▸ **TASK TO COMPLETE**
Go through the records underneath and count the lines that include the string "متفرقه". Give nothing but the number.

(DATA SHOWN)

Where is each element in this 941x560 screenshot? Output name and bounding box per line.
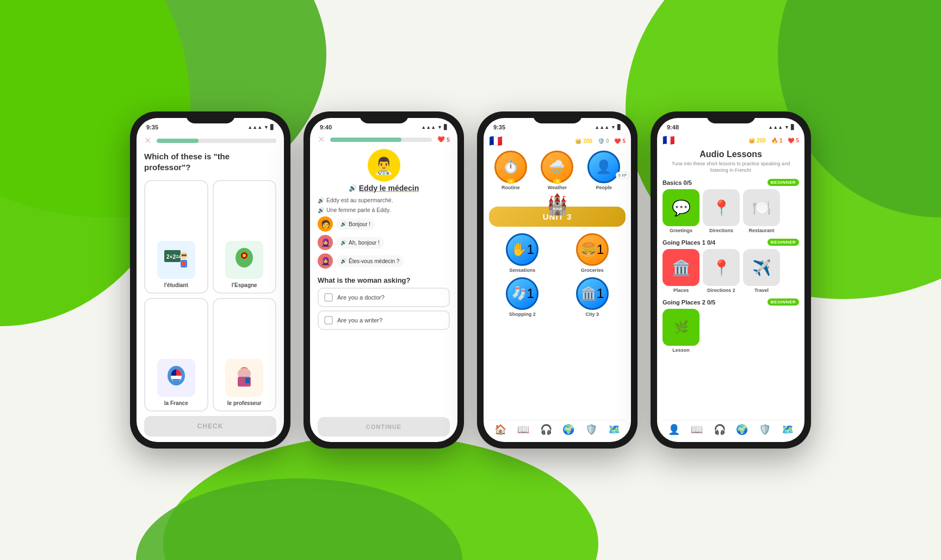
battery-icon: ▊ bbox=[444, 125, 448, 130]
lesson-weather-label: Weather bbox=[548, 185, 567, 190]
check-button[interactable]: CHECK bbox=[144, 416, 276, 437]
crown-stat-4: 👑 200 bbox=[748, 138, 766, 144]
progress-bar-fill-2 bbox=[330, 138, 401, 142]
unit-banner: UNIT 3 bbox=[489, 207, 626, 227]
nav-shield[interactable]: 🛡️ bbox=[585, 424, 597, 435]
svg-rect-13 bbox=[184, 254, 186, 256]
answer-checkbox-2[interactable] bbox=[324, 316, 333, 325]
progress-bar-2 bbox=[330, 138, 432, 142]
phone-2-time: 9:40 bbox=[320, 124, 332, 130]
choice-france-img bbox=[157, 359, 195, 397]
answer-checkbox-1[interactable] bbox=[324, 293, 333, 302]
section-basics-title: Basics 0/5 bbox=[663, 179, 692, 186]
heart-stat: ❤️ 5 bbox=[614, 138, 626, 144]
lesson-people[interactable]: 👤 0 XP People bbox=[582, 151, 626, 190]
crown-stat: 👑 200 bbox=[575, 138, 592, 144]
shield-icon: 🛡️ bbox=[598, 138, 604, 144]
wifi-icon: ▼ bbox=[264, 125, 269, 130]
nav-map-4[interactable]: 🗺️ bbox=[782, 424, 794, 435]
audio-subtitle: Tune into these short lessons to practic… bbox=[663, 161, 799, 173]
char-avatar: 👨‍⚕️ bbox=[368, 149, 400, 182]
lesson-weather-orb: 🌧️ 4 bbox=[541, 151, 573, 183]
nav-globe-4[interactable]: 🌍 bbox=[736, 424, 748, 435]
choice-spain-img bbox=[225, 241, 263, 279]
progress-bar-fill bbox=[157, 139, 199, 143]
answer-choice-2[interactable]: Are you a writer? bbox=[318, 310, 450, 330]
card-restaurant[interactable]: 🍽️ Restaurant bbox=[743, 189, 780, 233]
nav-globe[interactable]: 🌍 bbox=[562, 424, 574, 435]
dialogue-bubble-1: 🔊 Bonjour ! bbox=[336, 219, 375, 230]
lesson-shopping[interactable]: 🧦 1 Shopping 2 bbox=[489, 277, 556, 317]
card-travel[interactable]: ✈️ Travel bbox=[743, 249, 780, 293]
card-places[interactable]: 🏛️ Places bbox=[663, 249, 699, 293]
heart-count: ❤️ 5 bbox=[437, 136, 450, 143]
close-icon-2[interactable]: ✕ bbox=[318, 134, 325, 145]
phone-4-notch bbox=[707, 111, 756, 123]
lesson-routine-orb: ⏱️ 4 bbox=[494, 151, 527, 183]
phone-4-screen: 9:48 ▲▲▲ ▼ ▊ 🇫🇷 👑 200 bbox=[657, 118, 804, 442]
section-basics-header: Basics 0/5 BEGINNER bbox=[663, 179, 799, 186]
svg-rect-30 bbox=[245, 378, 250, 383]
choice-spain-label: l'Espagne bbox=[232, 282, 257, 288]
nav-headphones[interactable]: 🎧 bbox=[540, 424, 552, 435]
phone-1-screen: 9:35 ▲▲▲ ▼ ▊ ✕ Which of these is "the pr… bbox=[137, 118, 284, 442]
question-title: Which of these is "the professor"? bbox=[144, 151, 276, 172]
nav-book-4[interactable]: 📖 bbox=[691, 424, 703, 435]
phone-3-content: 🇫🇷 👑 200 🛡️ 0 ❤️ 5 bbox=[484, 133, 631, 442]
signal-icon: ▲▲▲ bbox=[595, 125, 609, 130]
choice-professor-label: le professeur bbox=[227, 400, 262, 406]
signal-icon: ▲▲▲ bbox=[421, 125, 436, 130]
lesson-city-label: City 3 bbox=[585, 312, 599, 317]
lesson-city[interactable]: 🏛️ 1 City 3 bbox=[559, 277, 626, 317]
card-gp2-lesson[interactable]: 🌿 Lesson bbox=[663, 309, 699, 353]
phone-2-screen: 9:40 ▲▲▲ ▼ ▊ ✕ ❤️ 5 bbox=[310, 118, 457, 442]
nav-shield-4[interactable]: 🛡️ bbox=[759, 424, 771, 435]
answer-choice-1[interactable]: Are you a doctor? bbox=[318, 288, 450, 307]
nav-headphones-4[interactable]: 🎧 bbox=[714, 424, 726, 435]
shield-stat: 🛡️ 0 bbox=[598, 138, 609, 144]
crown-value: 200 bbox=[583, 138, 592, 144]
card-places-label: Places bbox=[673, 288, 689, 293]
story-char: 👨‍⚕️ 🔊 Eddy le médecin bbox=[318, 149, 450, 192]
card-directions2[interactable]: 📍 Directions 2 bbox=[703, 249, 740, 293]
choice-professor[interactable]: le professeur bbox=[213, 298, 277, 412]
lesson-shopping-orb: 🧦 1 bbox=[506, 277, 538, 310]
routine-badge: 4 bbox=[507, 179, 515, 184]
section-basics-cards: 💬 Greetings 📍 Directions 🍽️ Restaurant bbox=[663, 189, 799, 233]
heart-icon-4: ❤️ bbox=[788, 138, 794, 144]
heart-value-3: 5 bbox=[622, 138, 626, 144]
choice-france[interactable]: la France bbox=[144, 298, 208, 412]
svg-text:2+2=4: 2+2=4 bbox=[166, 254, 182, 260]
svg-rect-15 bbox=[181, 262, 185, 265]
card-directions-img: 📍 bbox=[703, 189, 740, 226]
what-asking: What is the woman asking? bbox=[318, 276, 450, 284]
fire-stat-4: 🔥 1 bbox=[771, 138, 783, 144]
lesson-routine[interactable]: ⏱️ 4 Routine bbox=[489, 151, 533, 190]
card-restaurant-label: Restaurant bbox=[748, 228, 774, 233]
nav-map[interactable]: 🗺️ bbox=[608, 424, 620, 435]
student-svg: 2+2=4 bbox=[160, 244, 193, 276]
nav-book[interactable]: 📖 bbox=[517, 424, 529, 435]
dialogue-avatar-3: 🧕 bbox=[318, 253, 333, 269]
lesson-weather[interactable]: 🌧️ 4 Weather bbox=[536, 151, 579, 190]
nav-profile-4[interactable]: 👤 bbox=[668, 424, 680, 435]
wifi-icon: ▼ bbox=[784, 125, 789, 130]
crown-icon: 👑 bbox=[575, 138, 581, 144]
choice-spain[interactable]: l'Espagne bbox=[213, 180, 277, 294]
phone-2-content: ✕ ❤️ 5 👨‍⚕️ 🔊 Eddy le médecin bbox=[310, 133, 457, 442]
dialogue-text-1: Bonjour ! bbox=[349, 221, 370, 227]
choice-student[interactable]: 2+2=4 l bbox=[144, 180, 208, 294]
continue-button[interactable]: CONTINUE bbox=[318, 417, 450, 437]
lesson-groceries[interactable]: 🍔 1 Groceries bbox=[559, 233, 626, 273]
card-directions[interactable]: 📍 Directions bbox=[703, 189, 740, 233]
dialogue-text-3: Êtes-vous médecin ? bbox=[349, 258, 399, 264]
signal-icon: ▲▲▲ bbox=[247, 125, 262, 130]
lesson-sensations[interactable]: ✋ 1 Sensations bbox=[489, 233, 556, 273]
close-icon[interactable]: ✕ bbox=[144, 135, 151, 146]
dialogue-1: 🧑 🔊 Bonjour ! bbox=[318, 216, 450, 232]
card-greetings[interactable]: 💬 Greetings bbox=[663, 189, 699, 233]
card-directions2-label: Directions 2 bbox=[707, 288, 735, 293]
story-text-1: Eddy est au supermarché. bbox=[326, 197, 393, 203]
nav-home[interactable]: 🏠 bbox=[494, 424, 506, 435]
lessons-row-3: 🧦 1 Shopping 2 🏛️ 1 City 3 bbox=[489, 277, 626, 317]
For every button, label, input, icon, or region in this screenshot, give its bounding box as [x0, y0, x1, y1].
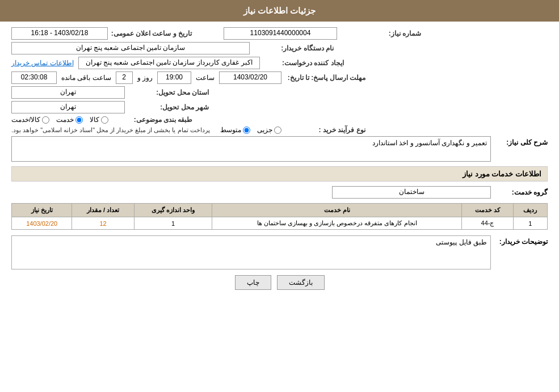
tabaqe-radio-khadamat[interactable]: [75, 116, 83, 124]
farayand-option-jozi: جزیی: [257, 126, 281, 134]
page-container: جزئیات اطلاعات نیاز شماره نیاز: 11030914…: [0, 0, 559, 392]
tabaqe-row: طبقه بندی موضوعی: کالا خدمت کالا/خدمت: [11, 116, 548, 124]
gorohe-label: گروه خدمت:: [497, 188, 548, 196]
nove-farayand-row: نوع فرآیند خرید : جزیی متوسط پرداخت تمام…: [11, 126, 548, 134]
farayand-radio-motavasset[interactable]: [243, 127, 250, 134]
col-tarikh: تاریخ نیاز: [12, 204, 72, 217]
col-radif: ردیف: [513, 204, 547, 217]
tarikh-label: تاریخ و ساعت اعلان عمومی:: [112, 29, 192, 37]
buttons-row: بازگشت چاپ: [11, 275, 548, 290]
col-tedad: تعداد / مقدار: [72, 204, 134, 217]
sharh-label: شرح کلی نیاز:: [497, 136, 548, 146]
sharh-value: تعمیر و نگهداری آسانسور و اخذ استاندارد: [11, 136, 491, 162]
cell-radif: 1: [513, 217, 547, 230]
col-vahed: واحد اندازه گیری: [134, 204, 212, 217]
mohlat-date: 1403/02/20: [219, 71, 281, 84]
tosihaat-row: توضیحات خریدار: طبق فایل پیوستی: [11, 235, 548, 269]
shomare-niaz-value: 1103091440000004: [224, 27, 337, 40]
farayand-radio-jozi[interactable]: [274, 127, 281, 134]
tosihaat-value: طبق فایل پیوستی: [11, 235, 491, 269]
etelaat-tamas-link[interactable]: اطلاعات تماس خریدار: [11, 59, 74, 67]
cell-name: انجام کارهای متفرقه درخصوص بازسازی و بهس…: [212, 217, 462, 230]
cell-tarikh: 1403/02/20: [12, 217, 72, 230]
tabaqe-option-kala-khadamat: کالا/خدمت: [11, 116, 49, 124]
mohlat-baqi-value: 02:30:08: [11, 71, 57, 84]
col-kod: کد خدمت: [462, 204, 513, 217]
gorohe-value: ساختمان: [332, 186, 491, 199]
tabaqe-radio-kala-khadamat[interactable]: [42, 116, 49, 124]
mohlat-roz-label: روز و: [137, 74, 153, 82]
tosihaat-label: توضیحات خریدار:: [497, 235, 548, 246]
tosihaat-text: طبق فایل پیوستی: [15, 238, 487, 246]
mohlat-saat-label: ساعت: [196, 74, 215, 82]
tabaqe-kala-label: کالا: [90, 116, 99, 124]
chap-button[interactable]: چاپ: [235, 275, 271, 290]
cell-vahed: 1: [134, 217, 212, 230]
mohlat-label: مهلت ارسال پاسخ: تا تاریخ:: [286, 74, 365, 82]
ijad-konande-row: ایجاد کننده درخواست: اکبر غفاری کاربرداز…: [11, 57, 548, 69]
shahr-row: شهر محل تحویل: تهران: [11, 101, 548, 113]
main-content: شماره نیاز: 1103091440000004 تاریخ و ساع…: [0, 22, 559, 301]
page-header: جزئیات اطلاعات نیاز: [0, 0, 559, 22]
gorohe-khadamat-row: گروه خدمت: ساختمان: [11, 186, 548, 199]
farayand-option-motavasset: متوسط: [220, 126, 250, 134]
nove-farayand-label: نوع فرآیند خرید :: [286, 126, 365, 134]
mohlat-baqi-label: ساعت باقی مانده: [61, 74, 111, 82]
mohlat-saat-value: 19:00: [157, 71, 191, 84]
tarikh-value: 1403/02/18 - 16:18: [11, 27, 108, 40]
services-section-title: اطلاعات خدمات مورد نیاز: [11, 166, 548, 182]
cell-kod: ج-44: [462, 217, 513, 230]
tabaqe-radio-group: کالا خدمت کالا/خدمت: [11, 116, 108, 124]
farayand-jozi-label: جزیی: [257, 126, 272, 134]
tabaqe-option-khadamat: خدمت: [56, 116, 83, 124]
ostan-label: استان محل تحویل:: [129, 88, 209, 96]
services-table: ردیف کد خدمت نام خدمت واحد اندازه گیری ت…: [11, 203, 548, 230]
table-row: 1 ج-44 انجام کارهای متفرقه درخصوص بازساز…: [12, 217, 548, 230]
ostan-row: استان محل تحویل: تهران: [11, 86, 548, 99]
shahr-value: تهران: [11, 101, 125, 113]
tabaqe-kala-khadamat-label: کالا/خدمت: [11, 116, 40, 124]
ijad-konande-value: اکبر غفاری کاربرداز سازمان تامین اجتماعی…: [78, 57, 260, 69]
nove-farayand-note: پرداخت تمام یا بخشی از مبلغ خریدار از مح…: [11, 127, 210, 134]
ijad-konande-label: ایجاد کننده درخواست:: [264, 59, 344, 67]
mohlat-roz-value: 2: [116, 71, 133, 84]
tabaqe-label: طبقه بندی موضوعی:: [113, 116, 192, 124]
tabaqe-option-kala: کالا: [90, 116, 108, 124]
tabaqe-khadamat-label: خدمت: [56, 116, 74, 124]
sharh-row: شرح کلی نیاز: تعمیر و نگهداری آسانسور و …: [11, 136, 548, 162]
ostan-value: تهران: [11, 86, 125, 99]
shomare-niaz-label: شماره نیاز:: [342, 29, 421, 37]
mohlat-row: مهلت ارسال پاسخ: تا تاریخ: 1403/02/20 سا…: [11, 71, 548, 84]
name-dastgah-value: سازمان تامین اجتماعی شعبه پنج تهران: [11, 42, 250, 54]
shomare-tarikh-row: شماره نیاز: 1103091440000004 تاریخ و ساع…: [11, 27, 548, 40]
page-title: جزئیات اطلاعات نیاز: [243, 6, 316, 15]
cell-tedad: 12: [72, 217, 134, 230]
col-name: نام خدمت: [212, 204, 462, 217]
tabaqe-radio-kala[interactable]: [101, 116, 108, 124]
name-dastgah-row: نام دستگاه خریدار: سازمان تامین اجتماعی …: [11, 42, 548, 54]
bazgasht-button[interactable]: بازگشت: [277, 275, 325, 290]
nove-farayand-radio-group: جزیی متوسط: [220, 126, 281, 134]
name-dastgah-label: نام دستگاه خریدار:: [254, 44, 334, 52]
shahr-label: شهر محل تحویل:: [129, 103, 209, 111]
farayand-motavasset-label: متوسط: [220, 126, 241, 134]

(End DATA SHOWN)

▸ **TASK ANSWER**
2